RECENTLY OUR college has appointed a new professor, who had retired from IIT. He has amazing personality and is very friendly. Recently he raised a question to us – “How many of you would be willing to come back as a teacher to this place?” Not one hand went up. There was silence in a class. Then in a conversation we came to know that India’s premier institute is facing an acute shortage of quality faculty. The situation is really grim.
A growing crisis in academic recruitment at the IITs (Indian Institutes of Technology) is threatening to disrupt teaching and research, and could put international collaborations in jeopardy. Teaching as a career option is obviously low on the list of the graduates these days. No wonder that even reputed institutions like IITs, are finding it difficult to hire good faculty.
Latest survey says that the nation’s seven IITs need about 900 additional faculty members before the next academic session to counteract the shortfall.
“A report released last year by a parliamentary committee outlined the magnitude of the crisis. At 16 universities under federal control – considered the country’s elite – as many as 1,988 faculty positions lay vacant as of March 2005.” The committee said the problem is probably even worse at state universities and that “drastic steps need to be taken so that students are not deprived of proper guidance.”(The Chronicle of Higher Education, October 12 issue)
A string of measures – including hiring foreigners, raising the retirement age to 70, and incentive packages for new recruits – have been suggested by IIT directors. But doubts remain about whether this will save the crown jewel of India’s education system from losing its shine. I did some research and following figures came out.
In a scenario where leading technical colleges across the United States and Britain offer 1:6 faculty student ratio, most IITs just manage to scrape up a 1:12 ratio while struggling to stem attrition and quality faculty. In some of IITs, it is hard to maintain a ratio of 1:14. The reasons for the same are not hard to find.
With a monthly salary that fetches a professor Rs 18,400 – 22,400, an associate professor Rs 15,000 – 20,400 and an assistant professor Rs 12,000 -18,000 with a measly Rs 500 increment for professors in alternate years, it is hardly a wonder that these portals of education should suffer from a lack of quality teachers.
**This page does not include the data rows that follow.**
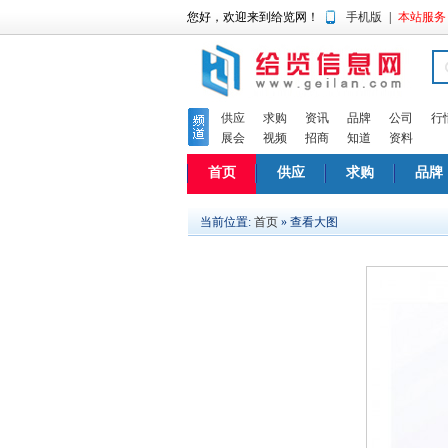
您好，欢迎来到给览网！
手机版
|
本站服务
供应
求购
资讯
品牌
公司
行
展会
视频
招商
知道
资料
首页
供应
求购
品牌
当前位置:
首页
» 查看大图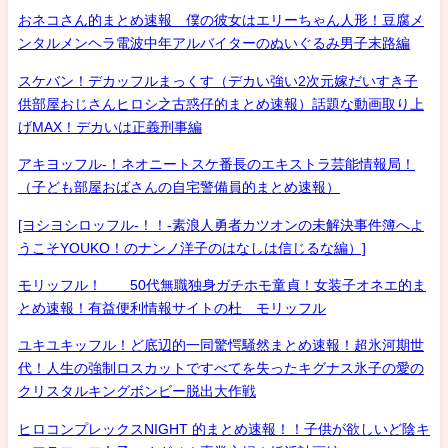
おネコさん的まとめ速報 僕の彼女はエリーちゃん人形！豆腐メ
ンタルメンヘラ電波中年アルバイターのぬいぐるみ男子末路編
スケバン！デカッフルまっくす（デカい強い2次元嫁だいすき子
供部屋おじさんヒロシ之古惑仔的まとめ速報）話題な動画取り上
げMAX！デカいは正義刑事編
アキヨッフル-！ネオニートスケ番長のエキストラ芸能情報局！
（子ども部屋おばさんの自宅警備員的まとめ速報）
[ヨシヨシロッフル-！！-素浪人勇者カツオンの未解決事件簿へよ
うこそYOUKO！のナンノ洋子のはなしは信じるな編）]
モリッフル！ 50代無職独身ガチホモ童貞！女装子オネエ的ま
とめ速報！有益便利情報サイトの杜 モリッフル
ユキユキッフル！ど底辺的一同驚愕騒然まとめ速報！超氷河期世
代！人生の強制ロスカットですべてを失ったキグナス氷子の愛の
クリスタルキングボンビー脱出大作戦
ヒロコンプレックスNIGHT 的まとめ速報！！子供が欲しいど陰キ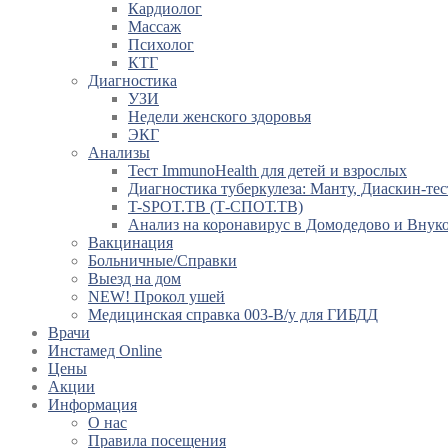
Кардиолог
Массаж
Психолог
КТГ
Диагностика
УЗИ
Недели женского здоровья
ЭКГ
Анализы
Тест ImmunoHealth для детей и взрослых
Диагностика туберкулеза: Манту, Диаскин-тес
T-SPOT.TB (Т-СПОТ.ТВ)
Анализ на коронавирус в Домодедово и Внук
Вакцинация
Больничные/Справки
Выезд на дом
NEW! Прокол ушей
Медицинская справка 003-В/у для ГИБДД
Врачи
Инстамед Online
Цены
Акции
Информация
О нас
Правила посещения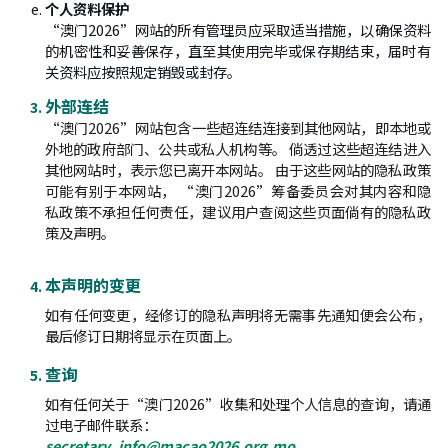
个人资料保护
“澳门2026”网站的所有管理员应采取适当措施，以确保资料
的机密性和妥善保存，直至其使用完毕或保存期结束，届时有
关资料应按照规定销毁或封存。
外部连结
“澳门2026”网站包含一些超连结连接到其他网站，即本地或
外地的政府部门、公共或私人机构等。 倘透过这些超连结进入
其他网站时，表示您已离开本网站。 由于这些网站的隐私政策
可能有别于本网站， “澳门2026”筹备委员会对其内容和隐
私政策不承担任何责任，建议用户查阅这些页面倘有的隐私政
策及声明。
本声明的变更
如有任何变更，经修订的隐私声明将无需事先通知便会公布，
最后修订日期将显示在页面上。
查询
如有任何关于“澳门2026”收集和处理个人信息的查询，请通
过电子邮件联系：
secretary_info@macao2026.org.mo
Teachers’ salary mainly in the United States and European Union is at least 20 – 25 times more than that of IIT teachers annually. An average IIT graduate gets much better salary in job market than the one fetched by IIT director. Money is probably the only factor that forces a faculty to look for greener pastures abroad. These figures appeared in one of the monthly magazines few months back.
But what is more alarming is this statistic: by 2011 – just four years from now – that shortage of teachers will swell to 2,31,000 in Indian educational system. Almost 90 per cent of this shortage is in areas that have driven India’s recent growth: computer science, information technology and electrical engineering, according to the study, which was written by a committee chaired by P Rama Rao, a professor in Hyderabad, who has been warning about this impending crisis.
Things will get worst if there is implementation of the 27 per cent OBC (Other Backward Classes) reservation, as even the youngest IIT – IIT Roorkee – is reeling under a current shortage of 226 faculty positions. IITs are trying innovative ways to attract young and talented NRIs (Non Resident Indians) serving in foreign universities to work with them. If this is the scenario in India’s best technical institutes then the condition in others is easy to imagine.
A serious introspection and reform is required, else we may slip in world rankings. It is a matter of anguish that teaching, which is one of the most critical professions for the socio-economic development of a society, has become one of the last career options.
Recently, at a known technical institution, several IT and management professionals applied for faculty positions, in search of a less stressful job. If this is an indication of an emerging trend, there is a reason to cheer. It is imperative that competent minds are drawn to this profession as they have a direct influence on so many youngsters. By hiking UGC (University Grants Commission) pay scales, the government can take the first step in increasing the respectability of this profession.